ML Jobs in Data Clean Rooms¶

Overview¶

ML Jobs enables collaborators to run complex, resource-intensive machine learning workflows within Collaboration Data Clean Rooms. Instead of running Python code as UDFs or stored procedures on a standard warehouse, ML Jobs runs full ML workloads in an isolated container environment. This enables collaborators across advertising, retail media, and measurement to train models on combined data without exposing raw user-level data to any party.

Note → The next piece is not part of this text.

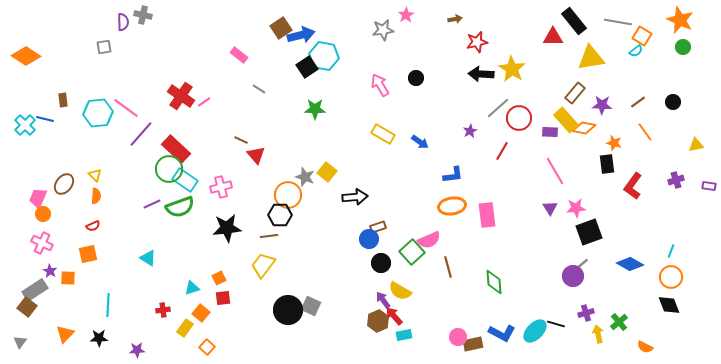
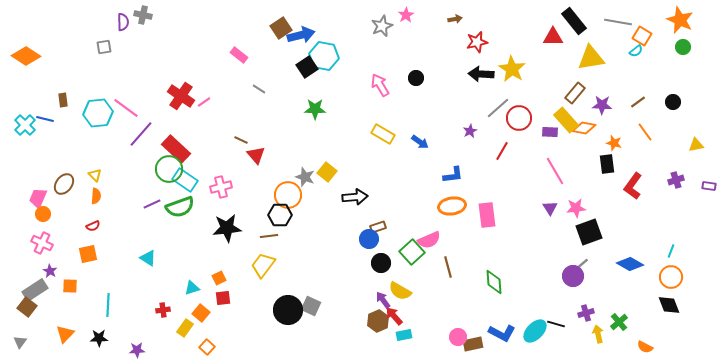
gray star at (383, 30): moved 1 px left, 4 px up; rotated 15 degrees counterclockwise
orange square at (68, 278): moved 2 px right, 8 px down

ML Jobs extends the existing collaboration specification and template submission workflow. Template providers stage artifacts and register ML Jobs code specs, then submit templates for approval. Analysis runners review and approve the templates, then run ML Jobs on their own compute pool.

Benefits¶

Simplified development: Stage Python scripts and specify pip dependencies. No need to build or manage Docker images.
Distributed training: Run workloads across multiple nodes with GPU support for accelerated training and inference. Snowflake distributed trainers for XGBoost, LightGBM, and PyTorch scale automatically across compute pool nodes.
Hyperparameter optimization: Use the built-in HPO API (snowflake.ml.modeling.tune) for Bayesian optimization, random search, and grid search. Run parallel trials with no additional dependencies.
Multi-file projects: Stage entire project directories with multiple modules, libraries, and model artifacts.
Flexible compute: Select the compute pool size and instance family to match the workload.
Job monitoring: Track progress through container logs, status checks, and result retrieval.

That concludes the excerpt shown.